When a cluster starts, the driver node resolves the control-plane hostname (for example, <workspace-id>.<n>.gcp.databricks.com) to determine where to send REST API traffic. In a standard deployment, this resolves to a public Databricks IP. In a PSC deployment, the private Cloud DNS zone overrides public resolution and returns the private PSC endpoint IP.

If the private DNS configuration is missing or incomplete:

• The hostname resolves via public DNS
• A public IP is returned
• Deny-by-default egress blocks outbound traffic
• The connection times out
• The cluster fails with a generic connectivity error

The resolution is straightforward: verify that the private DNS zone is attached to the correct VPC and that all required A records are present. The nslookup validation step prevents this issue from reaching production.

Using auto-assigned instead of static IPs for PSC endpoints.

Auto-assigned IPs can change. If an IP shifts after DNS records are written, all cluster connectivity silently breaks. When creating each endpoint, at the Select an IP Address step, click the IP address drop-down and select Create IP Address. In the dialog, select Let me choose and enter a specific IP rather than using Assign automatically. This ensures an IP is explicitly reserved and tied to a named address source that you control. Always do this for both REST API and SCC relay endpoints.

Configuring PSC on an existing workspace.

PSC must be set at workspace creation time. There is no migration path from a public-routed workspace to a PSC-enabled one. This is a hard constraint in the Databricks platform.

Missing firewall rule for PSC endpoint subnet.

Endpoints can appear healthy in the GCP Console while traffic is actually being dropped at the firewall. If clusters fail after DNS validates correctly, a missing egress rule to the PSC endpoint subnet is the first thing to check.

Deploying a Databricks workspace with PSC on GCP introduces additional complexity compared to a standard deployment, but the benefits in terms of network isolation and security posture are significant.
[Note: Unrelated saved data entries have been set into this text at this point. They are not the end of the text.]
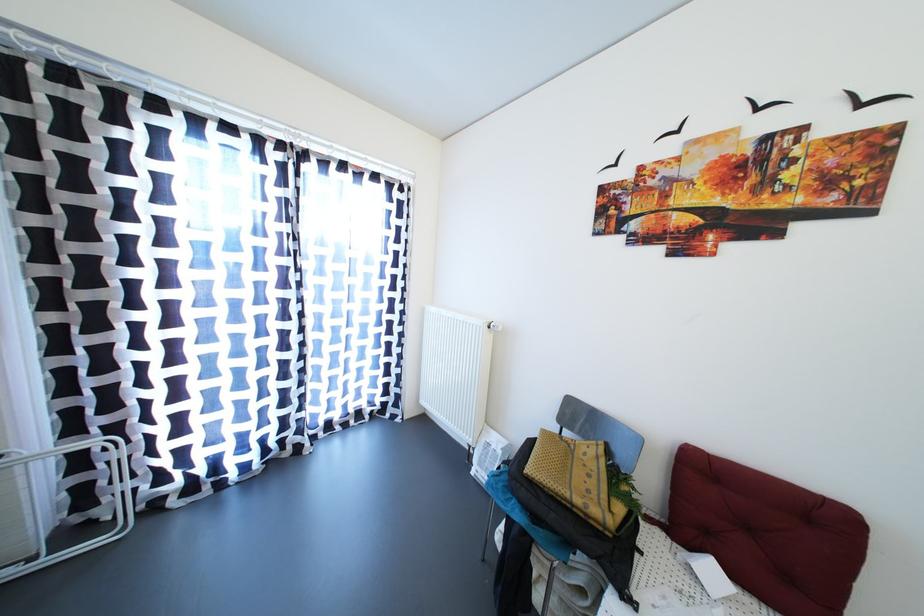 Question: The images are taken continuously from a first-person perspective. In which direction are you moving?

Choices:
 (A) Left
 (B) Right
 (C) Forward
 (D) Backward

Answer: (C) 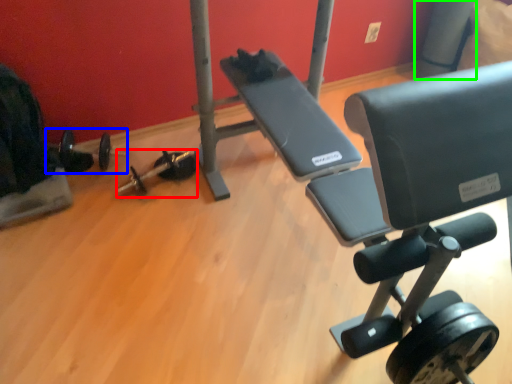 Question: Which is farther away from dumbbell (highlighted by a red box)? barbell (highlighted by a blue box) or pole (highlighted by a green box)?

Choices:
 (A) barbell
 (B) pole

Answer: (B)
By routing control plane communication through private endpoints instead of public service paths, organizations can keep sensitive workloads entirely within Google's private backbone while maintaining the operational flexibility of Databricks.

The goal of this post was to bridge the gap between the official documentation and a working production implementation — covering not just what to configure, but in what order, why certain decisions are permanent, and where things quietly break. The architecture described here — customer-managed VPC, dual PSC endpoints, private DNS, deny-by-default firewall, and hybrid connectivity over Cloud VPN — reflects a pattern that satisfies both the technical requirements of Databricks PSC and the security requirements of organizations operating in regulated environments.

The Databricks back-end PSC guide and the firewall configuration reference are the right starting points. This post is meant to complement those with the sequencing, implementation details, and failure patterns that only surface when you go through the process end to end.